A common problem that pregnant women face these days, the rate of miscarriages in pregnancy has gone up to almost 15-30% in present times. And while one miscarriage needn’t be given much importance, it’s not just the trauma of the loss of her baby that a woman goes through. Throwing light on this issue along with others is Dr Lakshmi Ratna, Senior Consultant at Apollo Cradle.
Tell us a bit about your experience in the medical field.
Eariler, I was the Head of Department at Fernandes Hospital, and now I am a Senior Consultant at Apollo Cradle. My passion is on the clinical side – looking after my patients. It is not only the sympathy, but empathy and understanding of their problems that is important to me. This had been my wish right from my school days; I either wanted to become a teacher or do medicine. There were no other alternatives for me; I was so certain.
I completed my MD in ‘84, and then went to the UK to do my laparoscopy and endoscopy training. I had the opportunity to undergo a special advanced training course in ultrasound with Professor Campbell, who is the top person for ultrasound studies in London. It was a wonderful experience. I then trained at Kings College, for ultrasound. After this I went to Sheffield where I underwent training in microsurgery, before I returned to India to pursue my career.
You are known for treating women who undergo the trauma of multiple miscarriages. Can you elaborate a little on this?

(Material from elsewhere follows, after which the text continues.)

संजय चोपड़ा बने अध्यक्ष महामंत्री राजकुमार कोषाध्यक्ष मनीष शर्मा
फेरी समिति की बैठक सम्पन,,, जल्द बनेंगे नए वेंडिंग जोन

My speciality is in recurring pregnancy loss. Especially in those women who undergo lots of miscarriages. When a woman has a miscarriage, she is dealing with more than losing a baby. Women are so mentally vulnerable that they often want to commit suicide. They harbour feelings like not being useful, just because they cannot give birth to a child. As a doctor I listen to them patiently, almost like a therapist, since they need to be heard. So I understand their issues before reassuring them and considering the problem in detail.

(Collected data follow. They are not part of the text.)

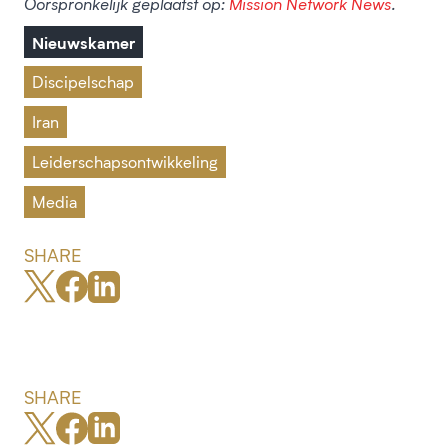
Oorspronkelijk geplaatst op:
Mission Network News
.
Nieuwskamer
Discipelschap
Iran
Leiderschapsontwikkeling
Media
SHARE
SHARE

I first talk to the women before opening any files, then come to a diagnosis and see if I can do anything to help. There are situations when everything is okay, but women can’t carry on their pregnancy. There are certain anatomical defects like problems with the uterus or cervix, genetic issues, hereditary, hormonal or even chromosomal problems that can be the reason. We must assess which group the women fall into, and then work out the best solution for them.
I also specialise in the procedure of abdominal cerclage. I get a lot of women from all over south India who come for this procedure. It’s very rare and is only performed by very few doctors.
Is there any way for women to avoid having a miscarriage?
If one miscarriage happens, it needn’t be given too much importance. 15-30% of pregnancies end up in miscarries; since only one single cell turns into a human form, it has to multiply a lot. In the process, there are certain steps that can go faulty, and even one small step can result in a big problem, and in turn become a bigger problem later on. Nature has a way of weeding out abnormal babies by doing spontaneous miscarriages. Many women end up having miscarriages before their third month. If a woman undergoes one miscarriage, there is no need for a hue and cry. But if the couple is interested, we still do a complete evaluation. But after two or three miscarriages, we definitely need to look into it further, to see what could have gone wrong.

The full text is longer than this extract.